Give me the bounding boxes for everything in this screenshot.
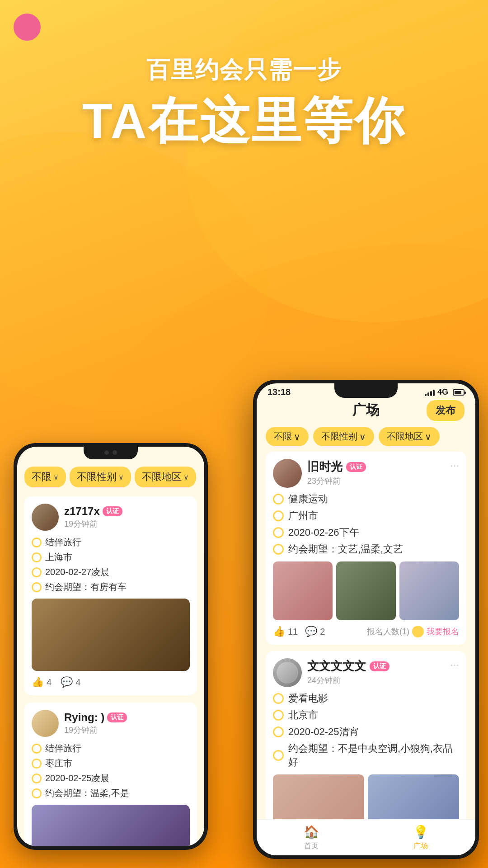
hero-title: TA在这里等你 [0, 93, 488, 148]
app-header: 广场 发布 [257, 399, 475, 423]
username-2: Rying: ) 认证 [64, 711, 190, 724]
front-verified-2: 认证 [370, 661, 389, 671]
bottom-nav: 🏠 首页 💡 广场 [257, 819, 475, 855]
signal-bars [425, 389, 435, 396]
front-post-card-1: 旧时光 认证 23分钟前 ··· 健康运动 广州市 2020-02-26下午 约… [266, 452, 466, 645]
photo-2 [336, 561, 396, 620]
phone-back: 不限 ∨ 不限性别 ∨ 不限地区 ∨ [14, 443, 208, 850]
home-icon: 🏠 [304, 825, 319, 840]
post-footer-1: 👍 4 💬 4 [32, 676, 190, 688]
photo-grid-1 [273, 561, 459, 620]
nav-item-home[interactable]: 🏠 首页 [304, 825, 319, 851]
front-post-footer-1: 👍 11 💬 2 报名人数(1) 我要报名 [273, 626, 459, 637]
front-filter-row: 不限 ∨ 不限性别 ∨ 不限地区 ∨ [257, 423, 475, 452]
front-verified-1: 认证 [346, 462, 366, 472]
post-time-2: 19分钟前 [64, 725, 190, 736]
phone-front: 13:18 4G 广场 发布 [253, 380, 479, 859]
nav-item-square[interactable]: 💡 广场 [413, 825, 429, 851]
arrow-icon-f1: ∨ [294, 431, 300, 442]
front-content: 旧时光 认证 23分钟前 ··· 健康运动 广州市 2020-02-26下午 约… [257, 452, 475, 852]
sensor-dot [113, 450, 117, 455]
phones-container: 不限 ∨ 不限性别 ∨ 不限地区 ∨ [0, 280, 488, 868]
like-stat-1: 👍 11 [273, 626, 298, 637]
post-tags-2: 结伴旅行 枣庄市 2020-02-25凌晨 约会期望：温柔,不是 [32, 742, 190, 799]
verified-badge-1: 认证 [103, 506, 122, 516]
front-filter-3[interactable]: 不限地区 ∨ [379, 427, 440, 446]
back-filter-row: 不限 ∨ 不限性别 ∨ 不限地区 ∨ [24, 467, 197, 487]
front-avatar-2 [273, 658, 302, 687]
front-post-card-2: 文文文文文 认证 24分钟前 ··· 爱看电影 北京市 2020-02-25清宵… [266, 651, 466, 846]
avatar-1 [32, 504, 59, 531]
status-right: 4G [425, 387, 465, 397]
publish-button[interactable]: 发布 [427, 400, 465, 421]
arrow-icon-f3: ∨ [425, 431, 432, 442]
front-tags-1: 健康运动 广州市 2020-02-26下午 约会期望：文艺,温柔,文艺 [273, 492, 459, 556]
app-title: 广场 [352, 401, 380, 420]
back-phone-notch [84, 447, 138, 459]
more-dots-1[interactable]: ··· [450, 459, 459, 472]
more-dots-2[interactable]: ··· [450, 658, 459, 671]
phone-back-screen: 不限 ∨ 不限性别 ∨ 不限地区 ∨ [17, 447, 204, 846]
front-username-1: 旧时光 认证 [307, 459, 445, 475]
post-time-1: 19分钟前 [64, 519, 190, 529]
signup-count: 报名人数(1) 我要报名 [367, 626, 459, 637]
back-post-card-2: Rying: ) 认证 19分钟前 结伴旅行 枣庄市 2020-02-25凌晨 … [24, 703, 197, 846]
post-image-2 [32, 805, 190, 846]
arrow-icon: ∨ [53, 473, 59, 481]
front-filter-2[interactable]: 不限性别 ∨ [313, 427, 374, 446]
like-icon-f1: 👍 [273, 626, 285, 637]
avatar-2 [32, 710, 59, 737]
arrow-icon-2: ∨ [118, 473, 124, 481]
front-filter-1[interactable]: 不限 ∨ [266, 427, 309, 446]
square-icon: 💡 [413, 825, 429, 840]
front-time-1: 23分钟前 [307, 476, 445, 486]
front-time-2: 24分钟前 [307, 675, 445, 686]
comment-icon-f1: 💬 [305, 626, 317, 637]
battery-icon [453, 389, 465, 396]
network-label: 4G [437, 387, 448, 397]
signup-me[interactable]: 我要报名 [427, 626, 459, 637]
comment-icon: 💬 [61, 676, 73, 688]
back-post-card-1: z1717x 认证 19分钟前 结伴旅行 上海市 2020-02-27凌晨 约会… [24, 496, 197, 695]
signup-avatar [412, 626, 424, 637]
front-tags-2: 爱看电影 北京市 2020-02-25清宵 约会期望：不是中央空调,小狼狗,衣品… [273, 692, 459, 769]
username-1: z1717x 认证 [64, 505, 190, 518]
arrow-icon-f2: ∨ [359, 431, 366, 442]
camera-dot [104, 450, 109, 455]
phone-front-screen: 13:18 4G 广场 发布 [257, 383, 475, 855]
arrow-icon-3: ∨ [183, 473, 189, 481]
verified-badge-2: 认证 [107, 712, 127, 722]
pink-dot-decoration [14, 14, 41, 41]
front-avatar-1 [273, 459, 302, 488]
front-username-2: 文文文文文 认证 [307, 658, 445, 674]
status-time: 13:18 [267, 387, 291, 397]
hero-section: 百里约会只需一步 TA在这里等你 [0, 54, 488, 148]
filter-pill-2[interactable]: 不限性别 ∨ [70, 467, 131, 487]
post-tags-1: 结伴旅行 上海市 2020-02-27凌晨 约会期望：有房有车 [32, 536, 190, 593]
front-phone-notch [334, 383, 398, 398]
like-icon: 👍 [32, 676, 44, 688]
filter-pill-1[interactable]: 不限 ∨ [24, 467, 66, 487]
photo-1 [273, 561, 333, 620]
post-image-1 [32, 599, 190, 671]
photo-3 [399, 561, 459, 620]
filter-pill-3[interactable]: 不限地区 ∨ [135, 467, 196, 487]
hero-subtitle: 百里约会只需一步 [0, 54, 488, 86]
comment-stat-1: 💬 2 [305, 626, 325, 637]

════════════════════

What the exercise asks: The lines that contain the word "like" are wanted; copy each of them from the records.

Solution to this problem:
like-stat-1: 👍 11 [273, 626, 298, 637]
like-icon-f1: 👍 [273, 626, 285, 637]
like-icon: 👍 [32, 676, 44, 688]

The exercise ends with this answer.